Pictures are to be left out, and every entry repeated exactly.

++++++

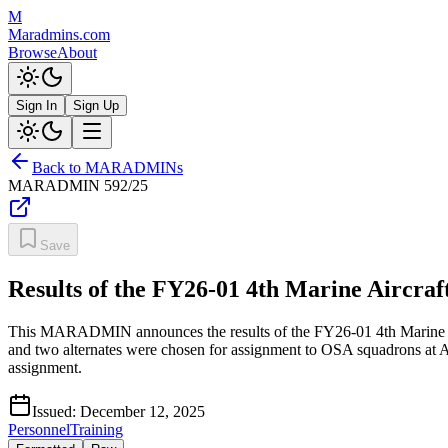
M
Maradmins.com
Browse
About
Sign In
Sign Up
Back to MARADMINs
MARADMIN
592/25
Save
Results of the FY26-01 4th Marine Aircra
This MARADMIN announces the results of the FY26-01 4th Marine Air
and two alternates were chosen for assignment to OSA squadrons at An
assignment.
Issued:
December 12, 2025
Personnel
Training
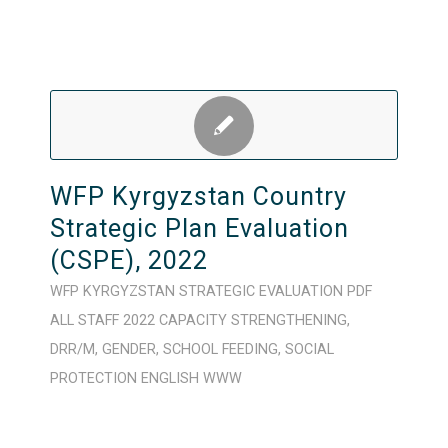
WFP Kyrgyzstan Country
Strategic Plan Evaluation
(CSPE), 2022
WFP
KYRGYZSTAN
STRATEGIC
EVALUATION
PDF
ALL STAFF
2022
CAPACITY STRENGTHENING
,
DRR/M
,
GENDER
,
SCHOOL FEEDING
,
SOCIAL
PROTECTION
ENGLISH
WWW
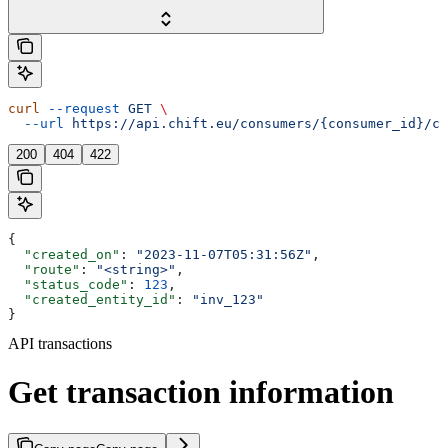
curl
 --request
 GET
 \
  --url
 https://api.chift.eu/consumers/{consumer_id}/co
200
404
422
{
  "created_on"
: 
"2023-11-07T05:31:56Z"
,
  "route"
: 
"<string>"
,
  "status_code"
: 
123
,
  "created_entity_id"
: 
"inv_123"
}
API transactions
Get transaction information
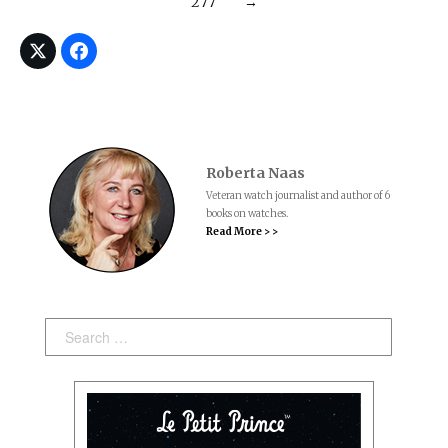
277
→
Roberta Naas
Veteran watch journalist and author of 6
books on watches.
Read More > >
Search:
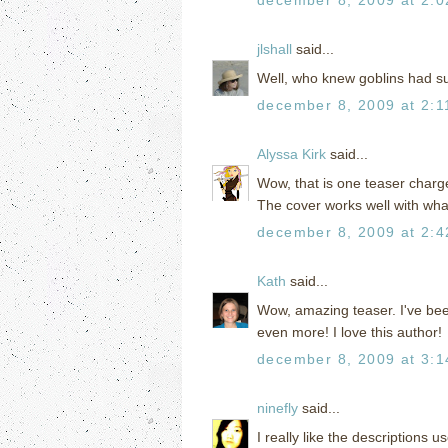
jlshall
said...
Well, who knew goblins had su
december 8, 2009 at 2:1
Alyssa Kirk
said...
Wow, that is one teaser charg
The cover works well with what
december 8, 2009 at 2:
Kath
said...
Wow, amazing teaser. I've been
even more! I love this author!
december 8, 2009 at 3:
ninefly
said...
I really like the descriptions 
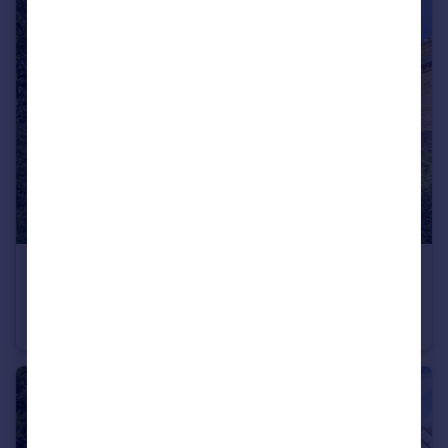
£500,000
Station Road, Barnet, EN5
Apartment
2
1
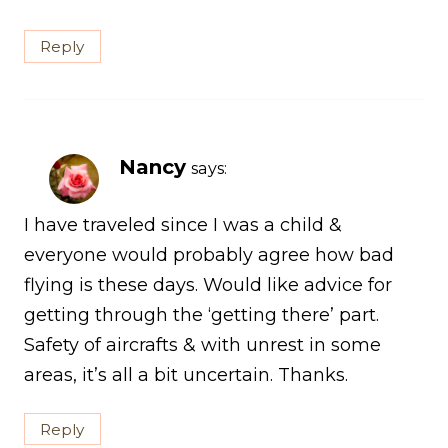
Reply
Nancy
says:
I have traveled since I was a child &
everyone would probably agree how bad
flying is these days. Would like advice for
getting through the ‘getting there’ part.
Safety of aircrafts & with unrest in some
areas, it’s all a bit uncertain. Thanks.
Reply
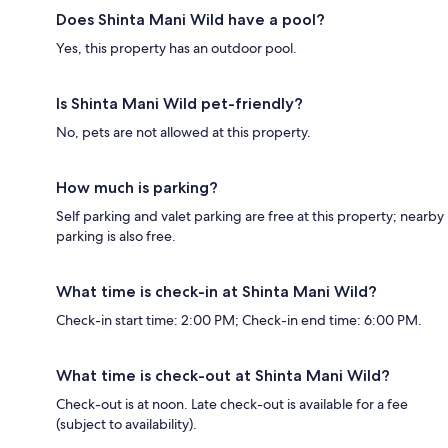
Does Shinta Mani Wild have a pool?
Yes, this property has an outdoor pool.
Is Shinta Mani Wild pet-friendly?
No, pets are not allowed at this property.
How much is parking?
Self parking and valet parking are free at this property; nearby
parking is also free.
What time is check-in at Shinta Mani Wild?
Check-in start time: 2:00 PM; Check-in end time: 6:00 PM.
What time is check-out at Shinta Mani Wild?
Check-out is at noon. Late check-out is available for a fee
(subject to availability).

++++++

Your solution
M
Maradmins.com
Browse
About
Sign In
Sign Up
Back to MARADMINs
MARADMIN
592/25
Save
Results of the FY26-01 4th Marine Aircra
This MARADMIN announces the results of the FY26-01 4th Marine Air
and two alternates were chosen for assignment to OSA squadrons at An
assignment.
Issued:
December 12, 2025
Personnel
Training
WFP Kyrgyzstan Country
Strategic Plan Evaluation
(CSPE), 2022
WFP
KYRGYZSTAN
STRATEGIC
EVALUATION
PDF
ALL STAFF
2022
CAPACITY STRENGTHENING
,
DRR/M
,
GENDER
,
SCHOOL FEEDING
,
SOCIAL
PROTECTION
ENGLISH
WWW
curl
 --request
 GET
 \
  --url
 https://api.chift.eu/consumers/{consumer_id}/co
200
404
422
{
  "created_on"
: 
"2023-11-07T05:31:56Z"
,
  "route"
: 
"<string>"
,
  "status_code"
: 
123
,
  "created_entity_id"
: 
"inv_123"
}
API transactions
Get transaction information
277
→
Roberta Naas
Veteran watch journalist and author of 6
books on watches.
Read More > >
Search:
jlshall
said...
Well, who knew goblins had su
december 8, 2009 at 2:1
Alyssa Kirk
said...
Wow, that is one teaser charg
The cover works well with what
december 8, 2009 at 2:
Kath
said...
Wow, amazing teaser. I've been
even more! I love this author!
december 8, 2009 at 3:
ninefly
said...
I really like the descriptions 
£500,000
Station Road, Barnet, EN5
Apartment
2
1
Reply
Nancy
says:
I have traveled since I was a child &
everyone would probably agree how bad
flying is these days. Would like advice for
getting through the ‘getting there’ part.
Safety of aircrafts & with unrest in some
areas, it’s all a bit uncertain. Thanks.
Reply
Does Shinta Mani Wild have a pool?
Yes, this property has an outdoor pool.
Is Shinta Mani Wild pet-friendly?
No, pets are not allowed at this property.
How much is parking?
Self parking and valet parking are free at this property; nearby
parking is also free.
What time is check-in at Shinta Mani Wild?
Check-in start time: 2:00 PM; Check-in end time: 6:00 PM.
What time is check-out at Shinta Mani Wild?
Check-out is at noon. Late check-out is available for a fee
(subject to availability).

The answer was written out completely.